1988 film by Beverly Sebastion

'Gator Bait II: Cajun Justice is a 1988 sequel to the 1974 film 'Gator Bait, written, produced and directed by Beverly Sebastian and Ferd Sebastian. It is their 12th film overall, followed by their final film, the motorcycle action-drama, Running Cool (1993).

The film was released 14 years after the first film, which starred the 1970 Playboy "Playmate of the Year," Claudia Jennings. The films stars Jan MacKenzie in her place, as Jennings died in a car accident in Malibu, California in 1979.

==Plot==
A sweet city girl is initiated into the rugged ways of the Louisiana bayou by her good-natured Cajun husband "Big T," she ends up getting kidnapped and violated by Big T's chief rival, Leroy, and his swarthy, brutish family as part of an ongoing feud. She manages to escape and return armed with some Cajun justice.

==Cast==
- Melissa Alleman as Bridesmaid
- Jocelyn Boudreaux as Bridesmaid
- Rocky Dugas as Emile
- Keith Gros as Abert
- Reyn Hubbard as Geke
- Sid Larrwiere as Drunk
- Jan MacKenzie as Angelique
- Randolph Parro as Cajun Gentleman
- Susan Serigny as Cajun Cook
- Jerry Armstrong as Joe Boy
- Betty Flemming as Cajun Woman
- Levita Gros as Bartender
- Brad Koepenick as Luke
- Tray Loren as Big T.
- Paul Muzzcat as Leroy
- Ben Sebastian as Elick
- Peter Torrito as Bestman

==Production==
Ferd Sebastian told the online film magazine Mondo Stumpo during an interview (1999) that the reason he went back to make a sequel was Paramount Pictures requested one. "At that time [the first one] was the #1 grossing film in Europe and they wanted [another] one," said Sebastian. "So I made Gator Bait II. Claudia [Jennings] was dead, so I found a new actress: Jan Duncan, who later changed her name [professionally] to Jan MacKenzie, who later changed it to Jan Sebastian.
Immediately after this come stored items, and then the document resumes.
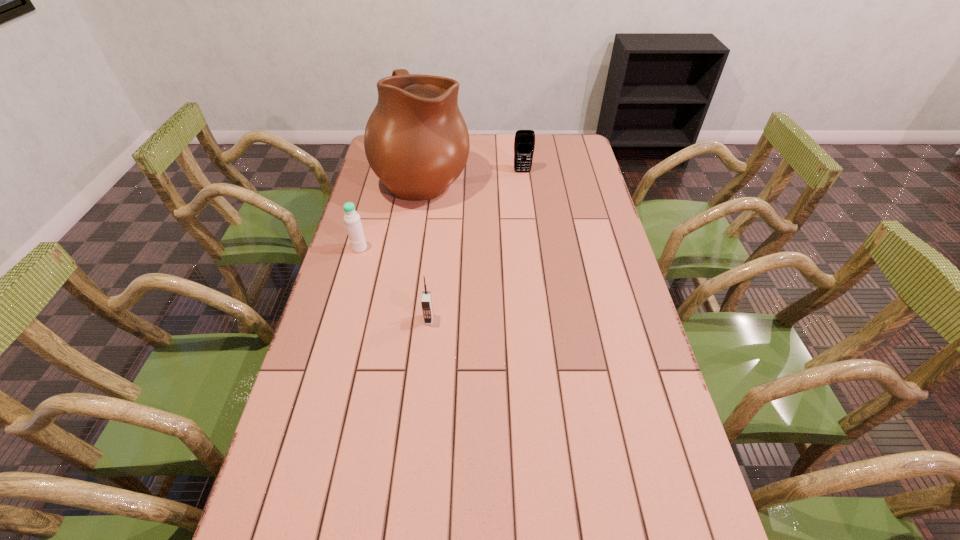 Find the location of `free space between the farther cellular telephone and the water bottle`. free space between the farther cellular telephone and the water bottle is located at coordinates (441, 210).

Identify the location of free space between the farther cellular telephone and the second nearest object. This screenshot has width=960, height=540. (441, 210).

I want to click on the third closest object to the left cellular telephone, so click(524, 143).

Identify which object is the nearest to the farther cellular telephone. Please provide its 2D coordinates. Your answer should be formatted as a tuple, i.e. [(x, y)], where the tuple contains the x and y coordinates of a point satisfying the conditions above.

[(416, 141)]

At what (x,y) coordinates should I click in order to perform the action: click on blank area in the image that satisfies the following two spatial constraints: 1. on the screen of the rightmost object; 2. at the spout of the cream pitcher. Please return your answer as a coordinate pair (x, y). This screenshot has width=960, height=540. Looking at the image, I should click on (523, 177). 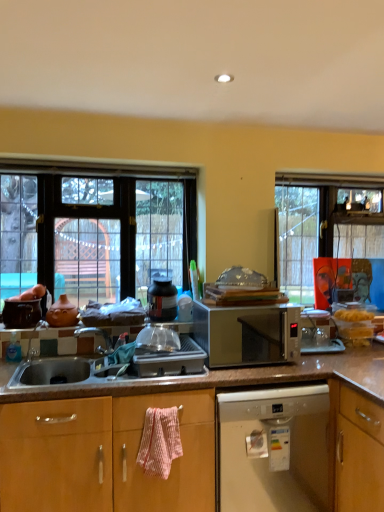 Question: From the image's perspective, is clear glass window at left located beneath silver metallic microwave at center?

Choices:
 (A) yes
 (B) no

Answer: (B)

Question: Is clear glass window at left oriented away from silver metallic microwave at center?

Choices:
 (A) yes
 (B) no

Answer: (B)

Question: Could you tell me if clear glass window at left is facing silver metallic microwave at center?

Choices:
 (A) no
 (B) yes

Answer: (B)

Question: Can you confirm if clear glass window at left is positioned to the left of silver metallic microwave at center?

Choices:
 (A) yes
 (B) no

Answer: (A)

Question: Does clear glass window at left have a lesser width compared to silver metallic microwave at center?

Choices:
 (A) yes
 (B) no

Answer: (A)

Question: Considering the relative positions of clear glass window at left and silver metallic microwave at center in the image provided, is clear glass window at left to the right of silver metallic microwave at center from the viewer's perspective?

Choices:
 (A) yes
 (B) no

Answer: (B)

Question: Considering the relative sizes of pink textured towel at lower center and matte black pot at center in the image provided, is pink textured towel at lower center thinner than matte black pot at center?

Choices:
 (A) yes
 (B) no

Answer: (B)

Question: Would you say matte black pot at center is part of pink textured towel at lower center's contents?

Choices:
 (A) yes
 (B) no

Answer: (B)

Question: From the image's perspective, is pink textured towel at lower center above matte black pot at center?

Choices:
 (A) yes
 (B) no

Answer: (B)

Question: Is pink textured towel at lower center next to matte black pot at center?

Choices:
 (A) yes
 (B) no

Answer: (B)

Question: Is pink textured towel at lower center outside matte black pot at center?

Choices:
 (A) yes
 (B) no

Answer: (A)

Question: From a real-world perspective, is pink textured towel at lower center positioned over matte black pot at center based on gravity?

Choices:
 (A) no
 (B) yes

Answer: (A)

Question: From the image's perspective, would you say silver metallic microwave at center is shown under clear glass window at left?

She is my daughter-in-law [married to Ben Sebastian].

"She's not a professional wrestler [through she later worked as one]. I had a choice of getting a pro wrestler and teaching her to act or get an actress and teaching her to wrestle. I chose the latter [with Jan]," Ferd said of Jan. MacKenzie exhibited her wresting skilled learned in the Sebastian's American Angels: Baptism of Blood (1990).

Regarding his memories of Claudia Jennings, Sebastian told the online publication Hysteria Lives UK, "Claudia, Beverly and I all loved each other. It is as simple as that. Claudia became our best friend. Gator Bait was written for Claudia, she wanted to do a film with not a lot of dialog, so 'Gator Bait was it."

==Alternate Versions==
The DVD "Director's Special Edition" by Panama Films contains added nudity and extends the rape scenes. The extras include "The Making of Gator Bait II" featurette (14:28), "Beverly Sebastian Today" featurette (8:56), and "A Message from Ferd Sebastian" featurette (9:00).

The film was also released in France under the title, Rednecks.